> Exercise instructions
Leave every image out, and return the rest of the data word for word.

> Exercise materials
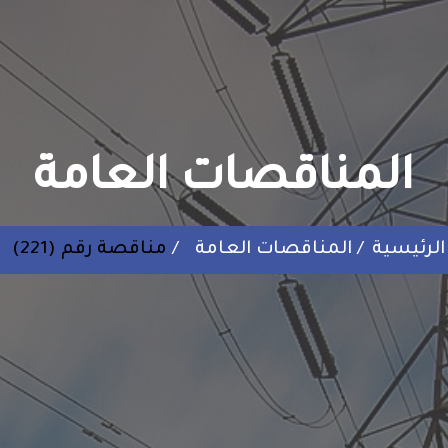
المناقصات العامة
الرئيسية
المناقصات العامة
مناقصة رقم (221)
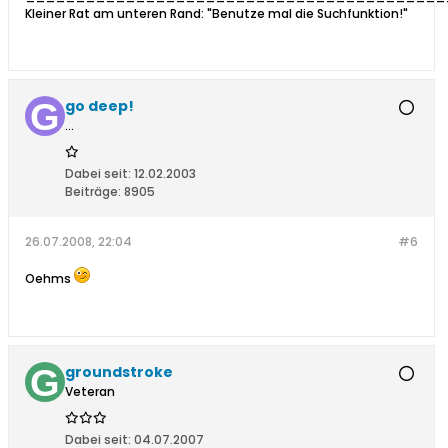
Kleiner Rat am unteren Rand: "Benutze mal die Suchfunktion!"
go deep!
...
Dabei seit:
12.02.2003
Beiträge:
8905
26.07.2008, 22:04
#6
Oehms
groundstroke
Veteran
Dabei seit:
04.07.2007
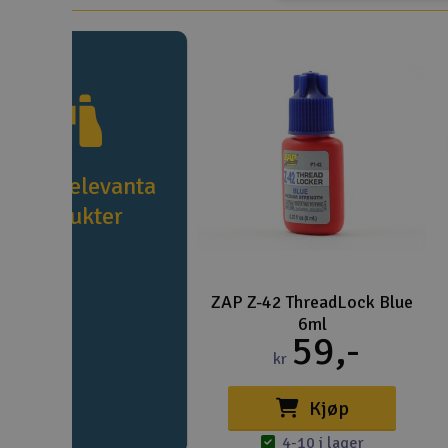
e fler relevanta
produkter
ZAP Z-42 ThreadLock Blue
6ml
59,-
kr
Kjøp
4-10 i lager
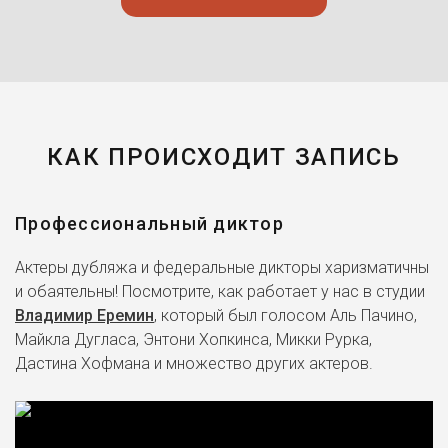
КАК ПРОИСХОДИТ ЗАПИСЬ
Профессиональный диктор
Актеры дубляжа и федеральные дикторы харизматичны
и обаятельны! Посмотрите, как работает у нас в студии
Владимир Еремин
, который был голосом Аль Пачино,
Майкла Дугласа, Энтони Хопкинса, Микки Рурка,
Дастина Хофмана и множество других актеров.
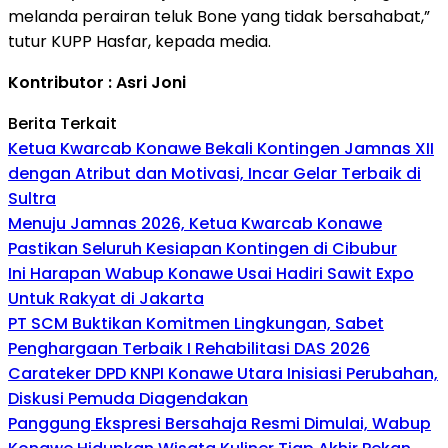
melanda perairan teluk Bone yang tidak bersahabat,”
tutur KUPP Hasfar, kepada media.
Kontributor : Asri Joni
Berita Terkait
Ketua Kwarcab Konawe Bekali Kontingen Jamnas XII
dengan Atribut dan Motivasi, Incar Gelar Terbaik di
Sultra
Menuju Jamnas 2026, Ketua Kwarcab Konawe
Pastikan Seluruh Kesiapan Kontingen di Cibubur
Ini Harapan Wabup Konawe Usai Hadiri Sawit Expo
Untuk Rakyat di Jakarta
PT SCM Buktikan Komitmen Lingkungan, Sabet
Penghargaan Terbaik I Rehabilitasi DAS 2026
Carateker DPD KNPI Konawe Utara Inisiasi Perubahan,
Diskusi Pemuda Diagendakan
Panggung Ekspresi Bersahaja Resmi Dimulai, Wabup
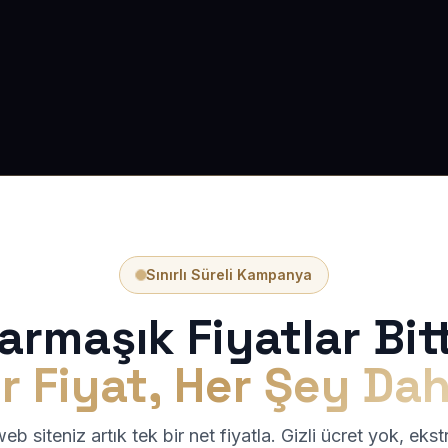
Sınırlı Süreli Kampanya
armaşık Fiyatlar Bitt
r Fiyat, Her Şey Dah
b siteniz artık tek bir net fiyatla. Gizli ücret yok, eks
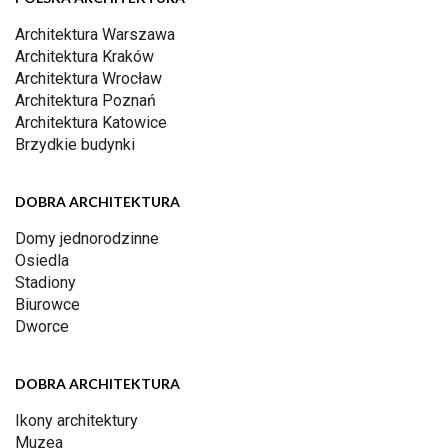
Architektura Warszawa
Architektura Kraków
Architektura Wrocław
Architektura Poznań
Architektura Katowice
Brzydkie budynki
DOBRA ARCHITEKTURA
Domy jednorodzinne
Osiedla
Stadiony
Biurowce
Dworce
DOBRA ARCHITEKTURA
Ikony architektury
Muzea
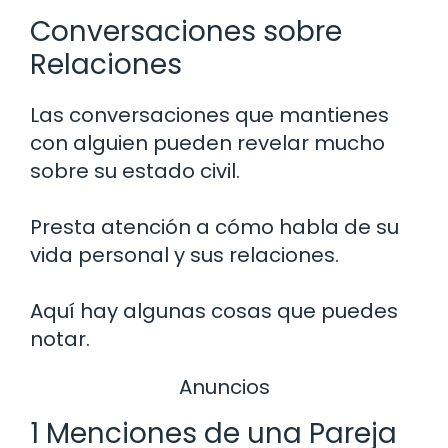
Conversaciones sobre
Relaciones
Las conversaciones que mantienes
con alguien pueden revelar mucho
sobre su estado civil.
Presta atención a cómo habla de su
vida personal y sus relaciones.
Aquí hay algunas cosas que puedes
notar.
Anuncios
1 Menciones de una Pareja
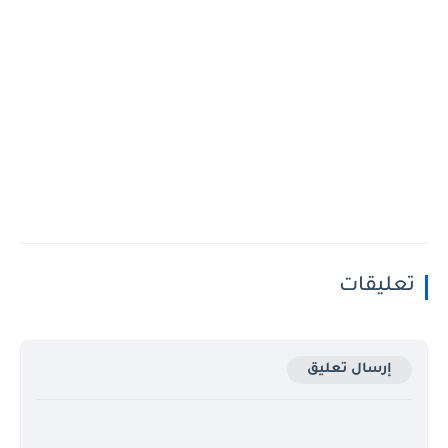
تعليقات
إرسال تعليق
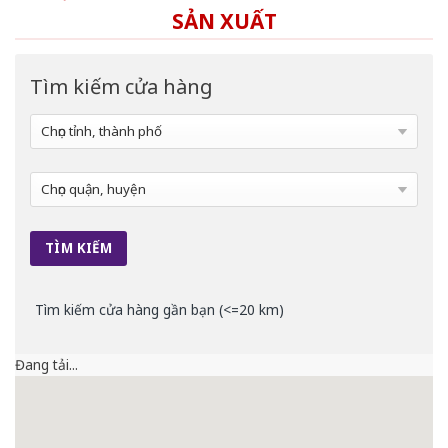
SẢN XUẤT
Tìm kiếm cửa hàng
Tìm kiếm cửa hàng gần bạn (<=20 km)
Đang tải...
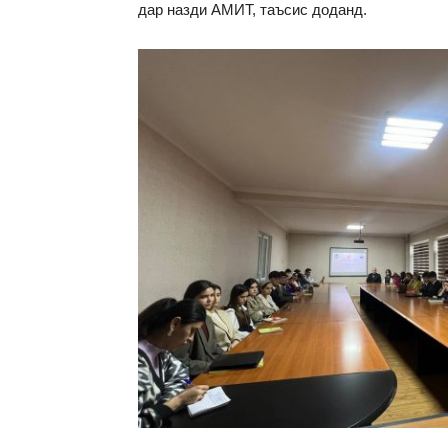
дар назди АМИТ, таъсис доданд.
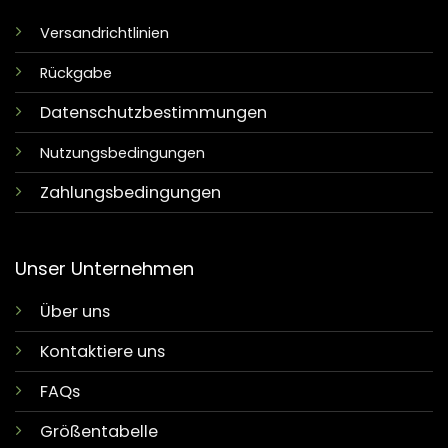
Versandrichtlinien
Rückgabe
Datenschutzbestimmungen
Nutzungsbedingungen
Zahlungsbedingungen
Unser Unternehmen
Über uns
Kontaktiere uns
FAQs
Größentabelle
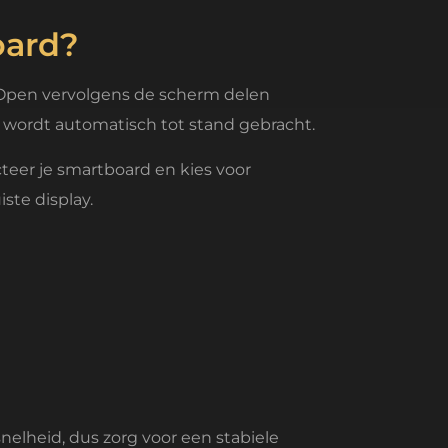
oard?
 Open vervolgens de scherm delen
ng wordt automatisch tot stand gebracht.
eer je smartboard en kies voor
ste display.
snelheid, dus zorg voor een stabiele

> Result of the task
المناقصات العامة
الرئيسية
المناقصات العامة
مناقصة رقم (221)
Kleiner Rat am unteren Rand: "Benutze mal die Suchfunktion!"
go deep!
...
Dabei seit:
12.02.2003
Beiträge:
8905
26.07.2008, 22:04
#6
Oehms
groundstroke
Veteran
Dabei seit:
04.07.2007
e fler relevanta
produkter
ZAP Z-42 ThreadLock Blue
6ml
59,-
kr
Kjøp
4-10 i lager
КАК ПРОИСХОДИТ ЗАПИСЬ
Профессиональный диктор
Актеры дубляжа и федеральные дикторы харизматичны
и обаятельны! Посмотрите, как работает у нас в студии
Владимир Еремин
, который был голосом Аль Пачино,
Майкла Дугласа, Энтони Хопкинса, Микки Рурка,
Дастина Хофмана и множество других актеров.
melanda perairan teluk Bone yang tidak bersahabat,”
tutur KUPP Hasfar, kepada media.
Kontributor : Asri Joni
Berita Terkait
Ketua Kwarcab Konawe Bekali Kontingen Jamnas XII
dengan Atribut dan Motivasi, Incar Gelar Terbaik di
Sultra
Menuju Jamnas 2026, Ketua Kwarcab Konawe
Pastikan Seluruh Kesiapan Kontingen di Cibubur
Ini Harapan Wabup Konawe Usai Hadiri Sawit Expo
Untuk Rakyat di Jakarta
PT SCM Buktikan Komitmen Lingkungan, Sabet
Penghargaan Terbaik I Rehabilitasi DAS 2026
Carateker DPD KNPI Konawe Utara Inisiasi Perubahan,
Diskusi Pemuda Diagendakan
Panggung Ekspresi Bersahaja Resmi Dimulai, Wabup
Sınırlı Süreli Kampanya
armaşık Fiyatlar Bitt
r Fiyat, Her Şey Dah
b siteniz artık tek bir net fiyatla. Gizli ücret yok, eks
Architektura Warszawa
Architektura Kraków
Architektura Wrocław
Architektura Poznań
Architektura Katowice
Brzydkie budynki
DOBRA ARCHITEKTURA
Domy jednorodzinne
Osiedla
Stadiony
Biurowce
Dworce
DOBRA ARCHITEKTURA
Ikony architektury
Muzea
Conversaciones sobre
Relaciones
Las conversaciones que mantienes
con alguien pueden revelar mucho
sobre su estado civil.
Presta atención a cómo habla de su
vida personal y sus relaciones.
Aquí hay algunas cosas que puedes
notar.
Anuncios
1 Menciones de una Pareja
تعليقات
إرسال تعليق
SẢN XUẤT
Tìm kiếm cửa hàng
Tìm kiếm cửa hàng gần bạn (<=20 km)
Đang tải...
дар назди АМИТ, таъсис доданд.
Versandrichtlinien
Rückgabe
Datenschutzbestimmungen
Nutzungsbedingungen
Zahlungsbedingungen
Unser Unternehmen
Über uns
Kontaktiere uns
FAQs
Größentabelle
oard?
 Open vervolgens de scherm delen
ng wordt automatisch tot stand gebracht.
eer je smartboard en kies voor
ste display.
snelheid, dus zorg voor een stabiele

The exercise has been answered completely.